BU-Anbietervergleich: Verteuerungsrisiko und Rentensteigerung

Berufsunfähigkeit von Sebastian Wilhelm

Ein unschlagbar günstiger Beitrag zur Berufsunfähigkeitsversicherung (BU) mag zunächst für Freude sorgen, ist aber nicht in Stein gemeißelt. Makler sollten prüfen, wie hoch das Risiko einer sukzessiven Verteuerung ist – und wie hoch die Chance auf Rentensteigerungen im Leistungsfall.

Quelle: Fotolia/rcaucino

Wer als BU-Makler schon einige Jahre im Geschäft ist, kennt das Phänomen: Der wegen seines herausstechenden Preis-Leistungs-Verhältnisses häufig ausgewählte Versicherer dreht immer wieder an der Beitragsschraube. Bis die ersten Kunden erbost anrufen und fragen, was für ein Ei der Makler ihnen denn da ins Nest gelegt habe. Das Verhältnis von Prämienhöhe und Leistungen stimmt dann im Marktvergleich schon lange nicht mehr.

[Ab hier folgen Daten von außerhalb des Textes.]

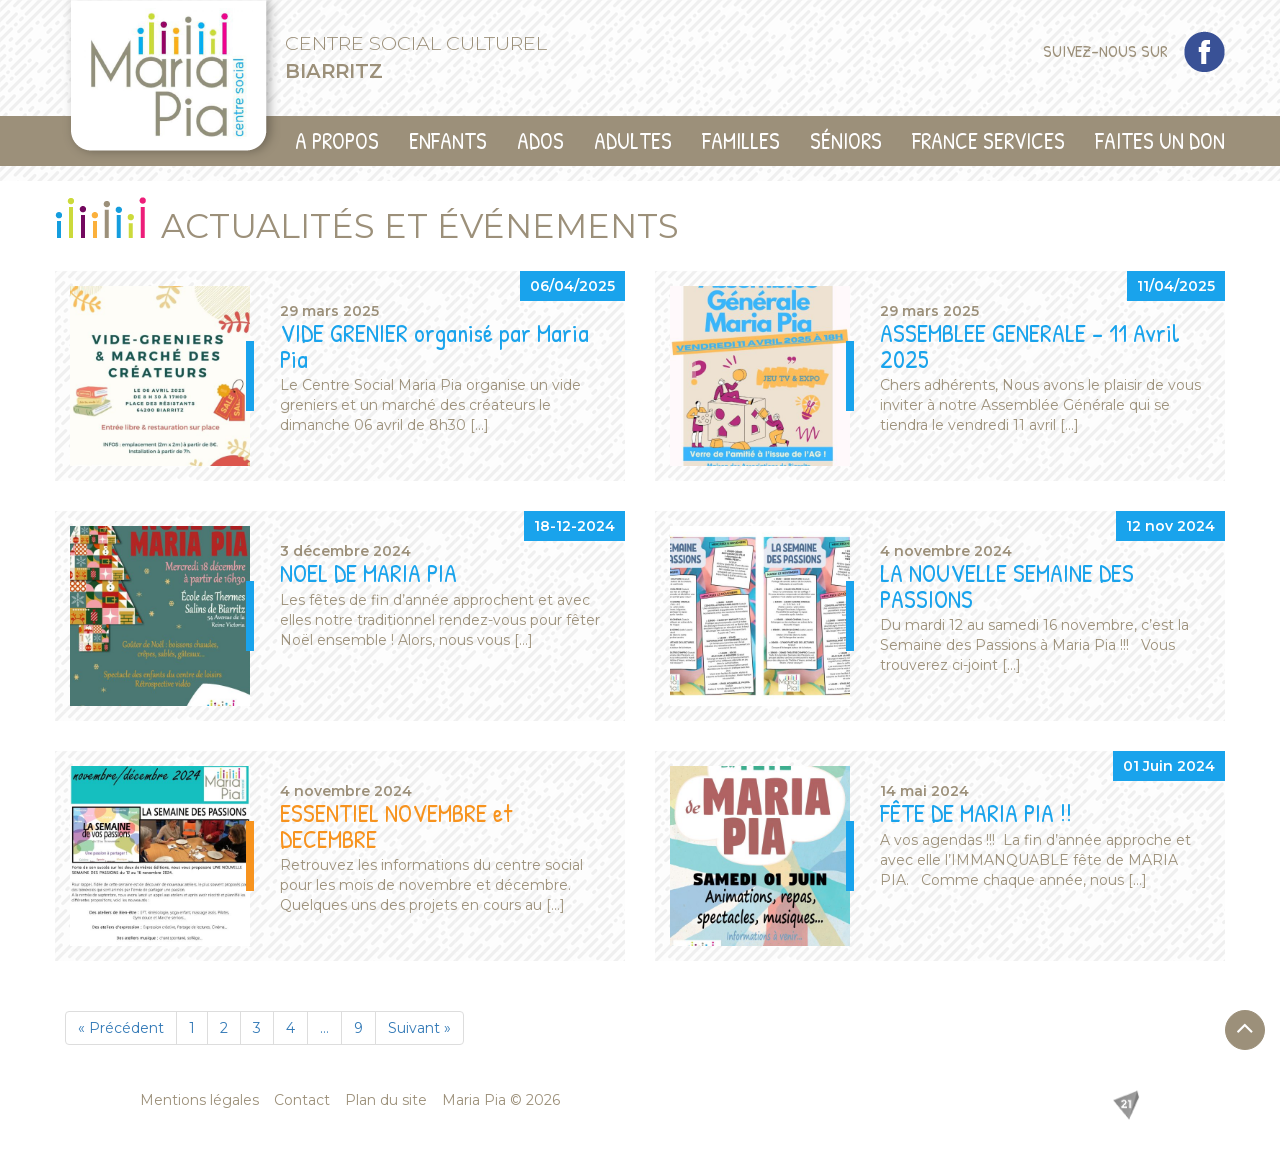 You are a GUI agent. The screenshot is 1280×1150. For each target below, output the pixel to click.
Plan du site (386, 1100)
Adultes (633, 141)
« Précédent (121, 1028)
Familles (741, 141)
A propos (337, 141)
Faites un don (1160, 141)
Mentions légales (199, 1100)
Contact (302, 1100)
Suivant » (419, 1028)
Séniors (846, 141)
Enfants (448, 141)
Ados (540, 141)
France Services (988, 141)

Dieses Beispiel aus dem Makleralltag illustriert, dass ein Vergleichsrechner-Ergebnis nicht der Weisheit letzter Schluss ist, sondern nur ihr Anfang. Die qualitative Wertung muss weitere Dimensionen einbeziehen, die für die langfristige Zufriedenheit des Kunden maßgeblich sind. Zwei weitere davon kommen – nachdem im ersten Teil Annahme- und Prozessquote thematisiert wurden – in diesem Beitrag zur Sprache:

Verteuerungsrisiko: Indikator für spätere Nettobeitragssteigerungen

Mit Kampfpreisen Marktanteile zu gewinnen, ist für manche BU-Anbieter verlockend. Das dicke Ende kommt erst nach Jahren: Die Kosten für die eingetretenen Leistungsfälle können irgendwann von den Prämien nicht mehr gedeckt werden, also werden diese angehoben. Alternativ oder parallel dazu wird bei der Leistungsfallprüfung eine härtere Gangart praktiziert, so dass mehr betroffene und eigentlich anspruchsberechtigte Kunden leer ausgehen. Ein Risiko, dass jeder BU-Makler minimieren sollte. 

Hilfreich bei der diesbezüglichen Prognose ist eine Quote, die das Verteuerungsrisiko widerspiegelt. Man teilt dazu die Differenz aus Brutto- und Nettobeitrag durch den Zahlbeitrag. Wie bei den meisten Quoten gilt auch bei dieser, dass sie mehr Klarheit suggeriert, als sie tatsächlich bietet. Sie bildet aber eine wichtige Stütze, die noch mit weiteren Informationen ergänzt werden sollte – am besten mit Maklererfahrung.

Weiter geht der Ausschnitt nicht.